Summary of the five best practices
We have now covered the five critical best practices for building strong financial models. Let’s review them.
1. Model flow matters.
The order of sheets and how the model is presented are important. Every good model should begin with a Cover page, followed by an Executive Summary, then Assumptions, Scenarios, and finally the Engine with schedules and statements.
2. Keep assumptions up front.
Place all inputs clearly at the beginning of the model. This makes it easy to review and update. Use Excel’s Watch Window to monitor outputs in real time while adjusting inputs.
3. Build a Scenarios Page.
Identify key drivers that are difficult to forecast. Enter Base, Best, and Worst case values in blue input cells. Use a numeric switch and a live row powered by a simple formula such as CHOOSE. Add a Combo Box for user-friendly control. This structure makes it easy to test upside and downside.
4. Repeat and Link.
Closing remarks
At the start of this video, I said that financial modeling is one of the most important skills for finance and accounting professionals worldwide. The good news is that modeling is consistent across regions. Historical financial statements are broadly similar, and most accounting standards align closely. All we are doing is taking a company’s historical financial statements and projecting them into the future.

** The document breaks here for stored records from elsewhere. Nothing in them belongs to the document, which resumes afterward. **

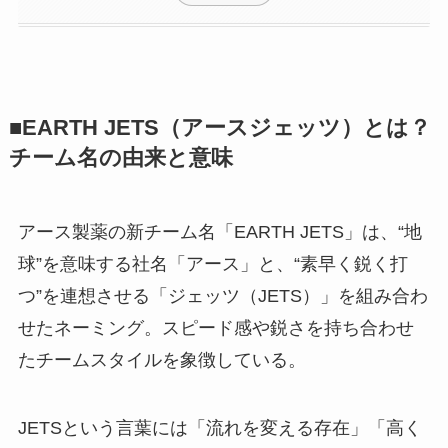
■EARTH JETS（アースジェッツ）とは？
チーム名の由来と意味
アース製薬の新チーム名「EARTH JETS」は、“地
球”を意味する社名「アース」と、“素早く鋭く打
つ”を連想させる「ジェッツ（JETS）」を組み合わ
せたネーミング。スピード感や鋭さを持ち合わせ
たチームスタイルを象徴している。
JETSという言葉には「流れを変える存在」「高く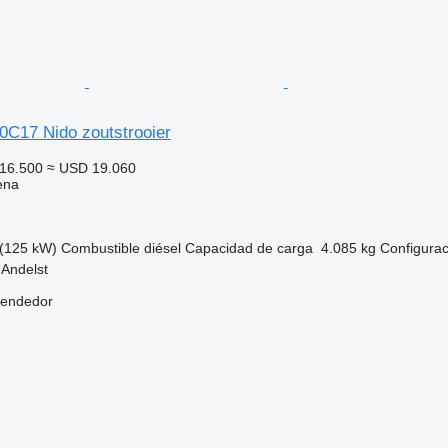
0C17 Nido zoutstrooier
16.500
≈ USD 19.060
ena
(125 kW)
Combustible
diésel
Capacidad de carga
4.085 kg
Configurac
 Andelst
vendedor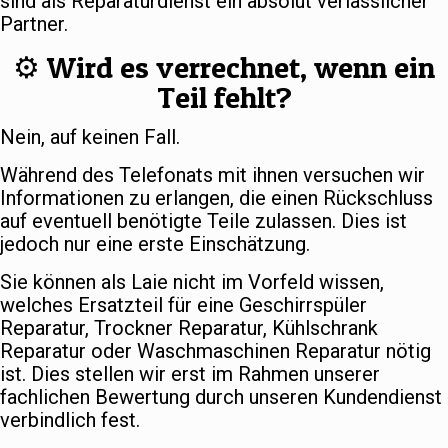
sind als Reparaturdienst ein absolut verlässlicher
Partner.
⚙️ Wird es verrechnet, wenn ein
Teil fehlt?
Nein, auf keinen Fall.
Während des Telefonats mit ihnen versuchen wir
Informationen zu erlangen, die einen Rückschluss
auf eventuell benötigte Teile zulassen. Dies ist
jedoch nur eine erste Einschätzung.
Sie können als Laie nicht im Vorfeld wissen,
welches Ersatzteil für eine Geschirrspüler
Reparatur, Trockner Reparatur, Kühlschrank
Reparatur oder Waschmaschinen Reparatur nötig
ist. Dies stellen wir erst im Rahmen unserer
fachlichen Bewertung durch unseren Kundendienst
verbindlich fest.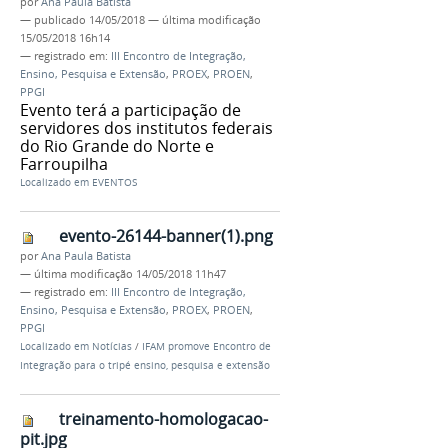
por
Ana Paula Batista
—
publicado
14/05/2018
—
última modificação
15/05/2018 16h14
— registrado em:
III Encontro de Integração,
Ensino, Pesquisa e Extensão
,
PROEX
,
PROEN
,
PPGI
Evento terá a participação de
servidores dos institutos federais
do Rio Grande do Norte e
Farroupilha
Localizado em
EVENTOS
evento-26144-banner(1).png
por
Ana Paula Batista
—
última modificação
14/05/2018 11h47
— registrado em:
III Encontro de Integração,
Ensino, Pesquisa e Extensão
,
PROEX
,
PROEN
,
PPGI
Localizado em
Notícias
/
IFAM promove Encontro de
Integração para o tripé ensino, pesquisa e extensão
treinamento-homologacao-
pit.jpg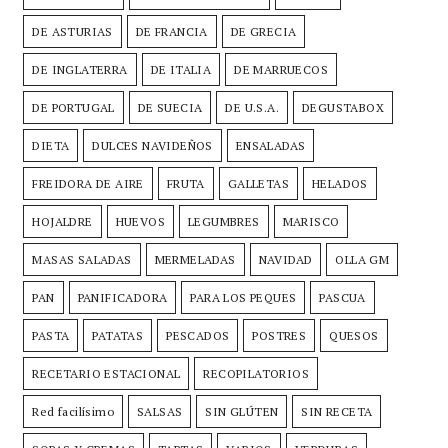
DE ASTURIAS
DE FRANCIA
DE GRECIA
DE INGLATERRA
DE ITALIA
DE MARRUECOS
DE PORTUGAL
DE SUECIA
DE U.S.A.
DEGUSTABOX
DIETA
DULCES NAVIDEÑOS
ENSALADAS
FREIDORA DE AIRE
FRUTA
GALLETAS
HELADOS
HOJALDRE
HUEVOS
LEGUMBRES
MARISCO
MASAS SALADAS
MERMELADAS
NAVIDAD
OLLA GM
PAN
PANIFICADORA
PARA LOS PEQUES
PASCUA
PASTA
PATATAS
PESCADOS
POSTRES
QUESOS
RECETARIO ESTACIONAL
RECOPILATORIOS
Red facilísimo
SALSAS
SIN GLÚTEN
SIN RECETA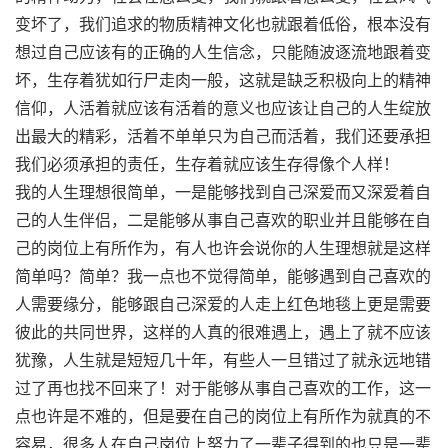
变坏了，我们追求的物质精神文化也就跟着低俗，根本没有
想过自己应该有的正确的人生信念，只能随波逐流地跟着变
坏，生存着犹如行尸走肉一般，这就是缺乏积极向上的精神
信仰，人活着就应该有活着的意义也应该让自己的人生绽放
出最大的精彩，活着不单单只为自己而活着，我们还要承担
我们必须承担的责任，生存着就应该生存得像个人样！
我的人生理想很简单，一是能够找到自己深爱而又深爱着自
己的人生伴侣，二是能够从事自己喜欢的职业并且能够在自
己的岗位上有所作为，有人也许会说你的人生理想就是这样
简单吗？简单？我一点也不觉得简单，能够遇到自己喜欢的
人需要缘分，能够跟自己深爱的人走上红色地毯上更是需要
彼此的共同世界，这样的人真的很难遇上，遇上了就不应该
犹豫，人生就是短短几十年，有些人一旦错过了就永远地错
过了再也找不回来了！对于能够从事自己喜欢的工作，这一
点也许是不难的，但是要在自己的岗位上有所作为就真的不
容易，很多人在自己岗位上努力了一辈子得到的也只是一辈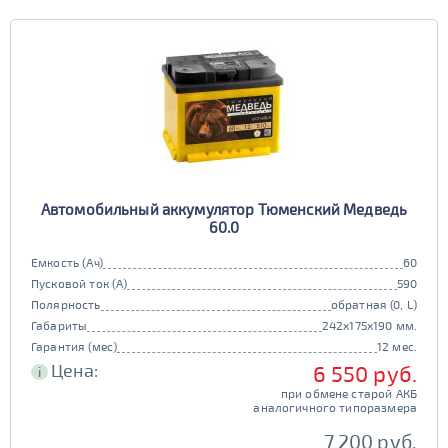
Автомобильный аккумулятор Тюменский Медведь
60.0
Емкость (Ач)
60
Пусковой ток (А)
590
Полярность
обратная (0, L)
Габариты
242x175x190 мм.
Гарантия (мес)
12 мес.
Цена:
6 550 руб.
i
при обмене старой АКБ
аналогичного типоразмера
7 200 руб.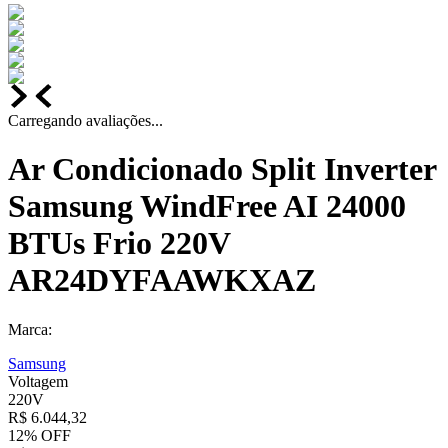
Carregando avaliações...
Ar Condicionado Split Inverter
Samsung WindFree AI 24000
BTUs Frio 220V
AR24DYFAAWKXAZ
Marca:
Samsung
Voltagem
220V
R$
6
.
044
,
32
12%
OFF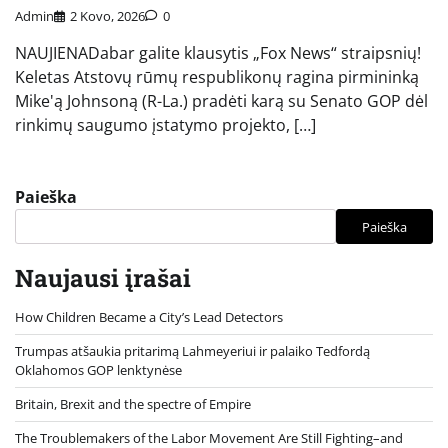
Admin
2 Kovo, 2026
0
NAUJIENADabar galite klausytis „Fox News“ straipsnių!
Keletas Atstovų rūmų respublikonų ragina pirmininką
Mike'ą Johnsoną (R-La.) pradėti karą su Senato GOP dėl
rinkimų saugumo įstatymo projekto, […]
Paieška
Paieška
Naujausi įrašai
How Children Became a City’s Lead Detectors
Trumpas atšaukia pritarimą Lahmeyeriui ir palaiko Tedfordą
Oklahomos GOP lenktynėse
Britain, Brexit and the spectre of Empire
The Troublemakers of the Labor Movement Are Still Fighting–and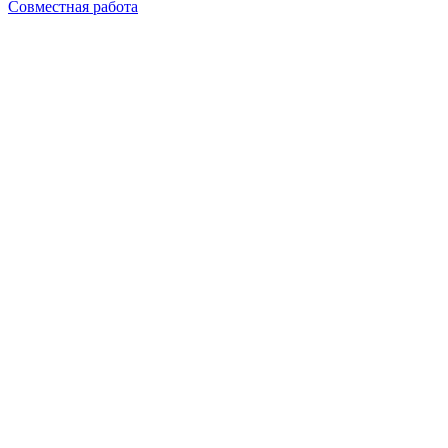
Совместная работа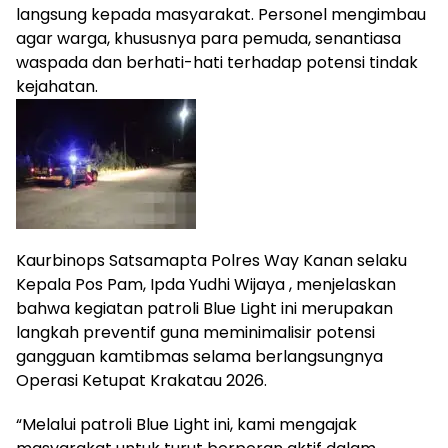
langsung kepada masyarakat. Personel mengimbau
agar warga, khususnya para pemuda, senantiasa
waspada dan berhati-hati terhadap potensi tindak
kejahatan.
Kaurbinops Satsamapta Polres Way Kanan selaku
Kepala Pos Pam, Ipda Yudhi Wijaya , menjelaskan
bahwa kegiatan patroli Blue Light ini merupakan
langkah preventif guna meminimalisir potensi
gangguan kamtibmas selama berlangsungnya
Operasi Ketupat Krakatau 2026.
“Melalui patroli Blue Light ini, kami mengajak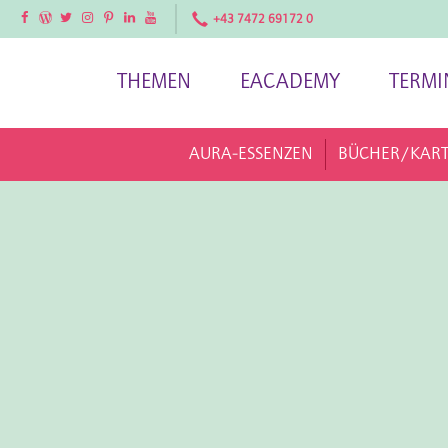
Facebook
Facebook
Twitter
Instagram
Pinterest
LinkedIn
YouTube
+43 7472 69172 0
THEMEN
EACADEMY
TERMI
AURA-ESSENZEN
BÜCHER/KAR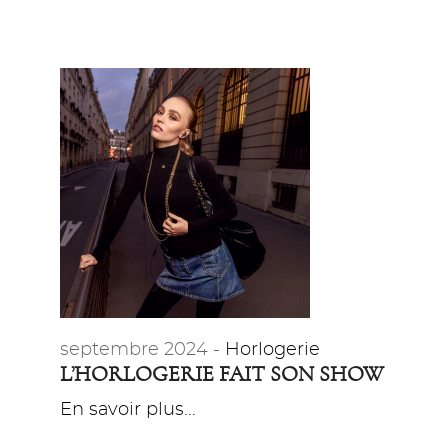
septembre 2024 -
Horlogerie
L’HORLOGERIE FAIT SON SHOW
En savoir plus...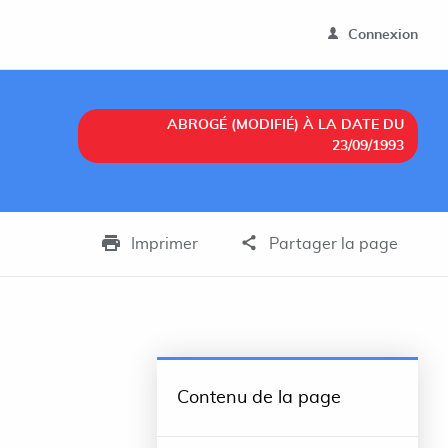
Connexion
ABROGÉ (MODIFIÉ) À LA DATE DU
23/09/1993
Imprimer
Partager la page
Contenu de la page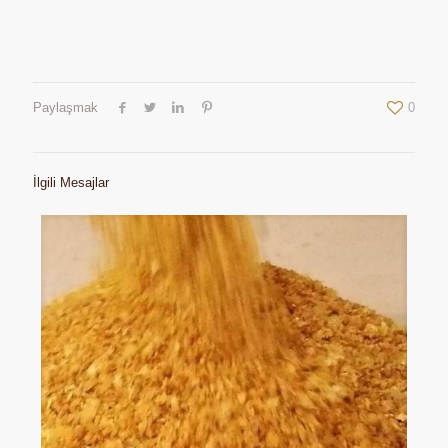
Paylaşmak
0
İlgili Mesajlar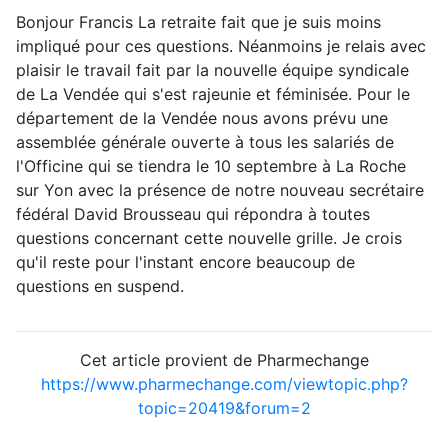
Bonjour Francis La retraite fait que je suis moins
impliqué pour ces questions. Néanmoins je relais avec
plaisir le travail fait par la nouvelle équipe syndicale
de La Vendée qui s'est rajeunie et féminisée. Pour le
département de la Vendée nous avons prévu une
assemblée générale ouverte à tous les salariés de
l'Officine qui se tiendra le 10 septembre à La Roche
sur Yon avec la présence de notre nouveau secrétaire
fédéral David Brousseau qui répondra à toutes
questions concernant cette nouvelle grille. Je crois
qu'il reste pour l'instant encore beaucoup de
questions en suspend.
Cet article provient de Pharmechange
https://www.pharmechange.com/viewtopic.php?
topic=20419&forum=2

If you apply the practices I have shown you today, you will build models that are clear, reliable, and powerful decision-making tools. My promise is that by adopting these ideas, you can immediately begin producing best-in-class models.
Thank you for joining this session. I hope you found it helpful, and I look forward to seeing you in the next video, where we will explore skills to check and review a financial model.